* What you have to do: All lines from the one containing "Além disso, há" to the end of the data below are to be returned exactly, both ends included, with nothing added.

+++ Records

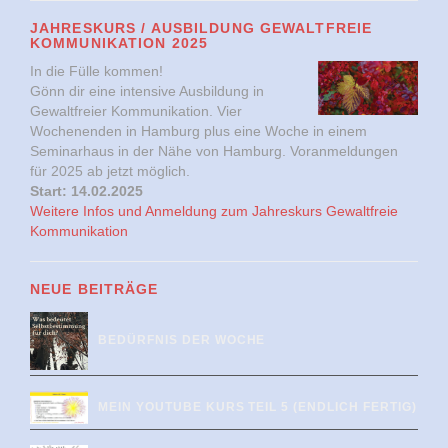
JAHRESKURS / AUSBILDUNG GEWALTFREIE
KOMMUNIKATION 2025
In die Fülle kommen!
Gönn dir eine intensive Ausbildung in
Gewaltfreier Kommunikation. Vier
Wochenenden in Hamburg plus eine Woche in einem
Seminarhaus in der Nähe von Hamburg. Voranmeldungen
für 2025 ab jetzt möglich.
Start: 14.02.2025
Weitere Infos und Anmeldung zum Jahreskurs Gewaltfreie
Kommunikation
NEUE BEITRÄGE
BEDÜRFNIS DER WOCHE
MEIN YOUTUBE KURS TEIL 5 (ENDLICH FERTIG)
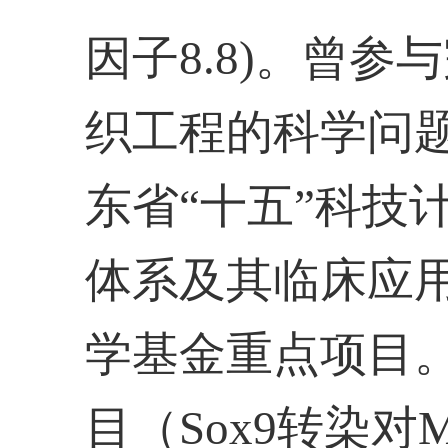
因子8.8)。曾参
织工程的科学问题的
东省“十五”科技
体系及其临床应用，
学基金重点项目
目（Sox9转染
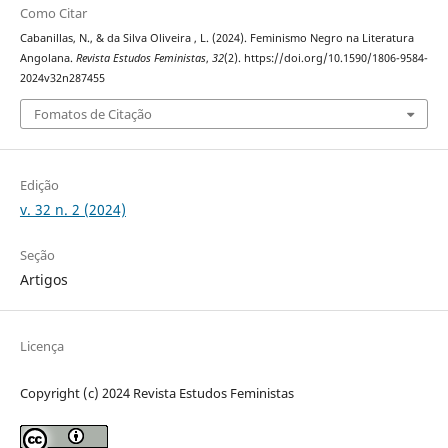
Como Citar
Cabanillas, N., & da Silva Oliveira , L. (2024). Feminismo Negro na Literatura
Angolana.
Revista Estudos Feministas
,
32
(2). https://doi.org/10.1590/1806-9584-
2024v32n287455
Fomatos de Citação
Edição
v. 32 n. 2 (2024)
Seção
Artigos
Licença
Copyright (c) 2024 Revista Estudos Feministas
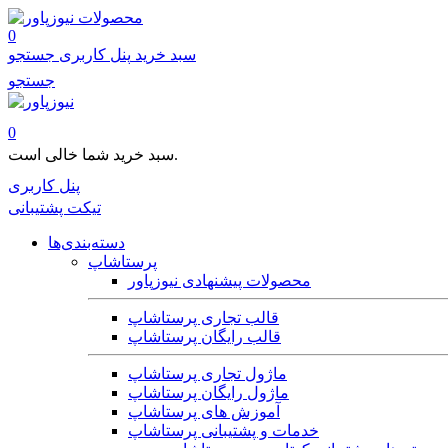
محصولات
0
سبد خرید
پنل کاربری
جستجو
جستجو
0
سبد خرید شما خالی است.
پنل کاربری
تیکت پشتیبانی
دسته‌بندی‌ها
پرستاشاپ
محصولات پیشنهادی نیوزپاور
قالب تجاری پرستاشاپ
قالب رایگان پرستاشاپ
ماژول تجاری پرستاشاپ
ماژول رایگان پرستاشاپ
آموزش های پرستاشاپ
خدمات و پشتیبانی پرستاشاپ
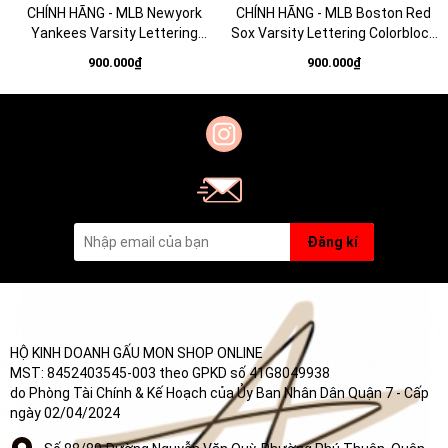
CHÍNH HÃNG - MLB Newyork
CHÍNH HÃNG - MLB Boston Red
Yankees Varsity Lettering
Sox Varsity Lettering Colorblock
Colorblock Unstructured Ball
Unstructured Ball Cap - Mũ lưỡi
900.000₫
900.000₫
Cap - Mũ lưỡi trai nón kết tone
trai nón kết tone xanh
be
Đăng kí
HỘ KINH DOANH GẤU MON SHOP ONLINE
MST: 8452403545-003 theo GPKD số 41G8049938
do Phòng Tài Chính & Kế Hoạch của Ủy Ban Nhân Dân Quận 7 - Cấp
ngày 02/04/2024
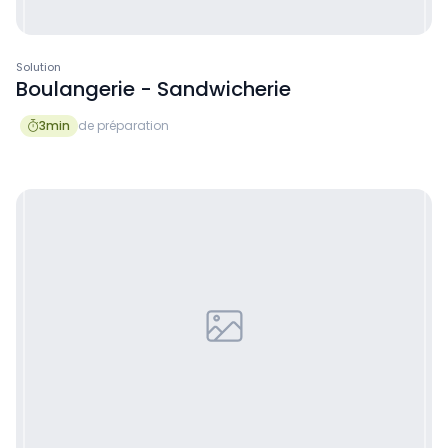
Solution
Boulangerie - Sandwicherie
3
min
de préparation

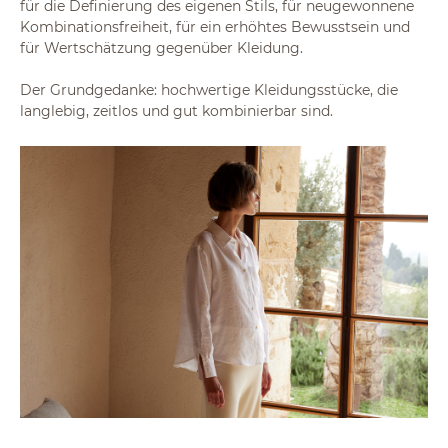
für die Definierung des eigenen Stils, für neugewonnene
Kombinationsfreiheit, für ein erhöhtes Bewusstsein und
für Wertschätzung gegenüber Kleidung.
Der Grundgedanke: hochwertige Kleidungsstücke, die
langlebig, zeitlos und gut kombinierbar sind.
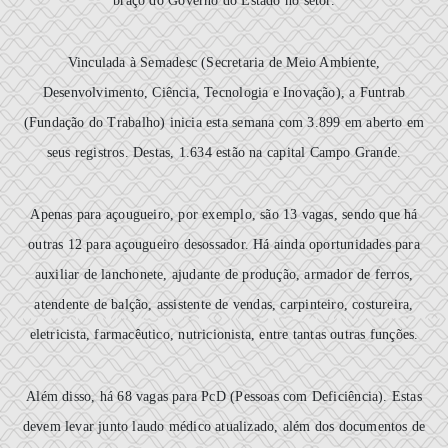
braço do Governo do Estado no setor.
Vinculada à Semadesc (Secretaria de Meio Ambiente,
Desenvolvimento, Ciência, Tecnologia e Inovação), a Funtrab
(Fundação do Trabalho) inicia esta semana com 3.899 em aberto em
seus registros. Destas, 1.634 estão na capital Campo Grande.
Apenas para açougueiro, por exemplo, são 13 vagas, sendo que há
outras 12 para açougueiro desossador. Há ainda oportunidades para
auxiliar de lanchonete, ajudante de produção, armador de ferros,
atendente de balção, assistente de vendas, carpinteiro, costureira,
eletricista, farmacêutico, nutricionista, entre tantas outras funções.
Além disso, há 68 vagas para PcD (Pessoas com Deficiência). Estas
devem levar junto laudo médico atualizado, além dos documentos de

++++++

* Exercise response:
Além disso, há 68 vagas para PcD (Pessoas com Deficiência). Estas
devem levar junto laudo médico atualizado, além dos documentos de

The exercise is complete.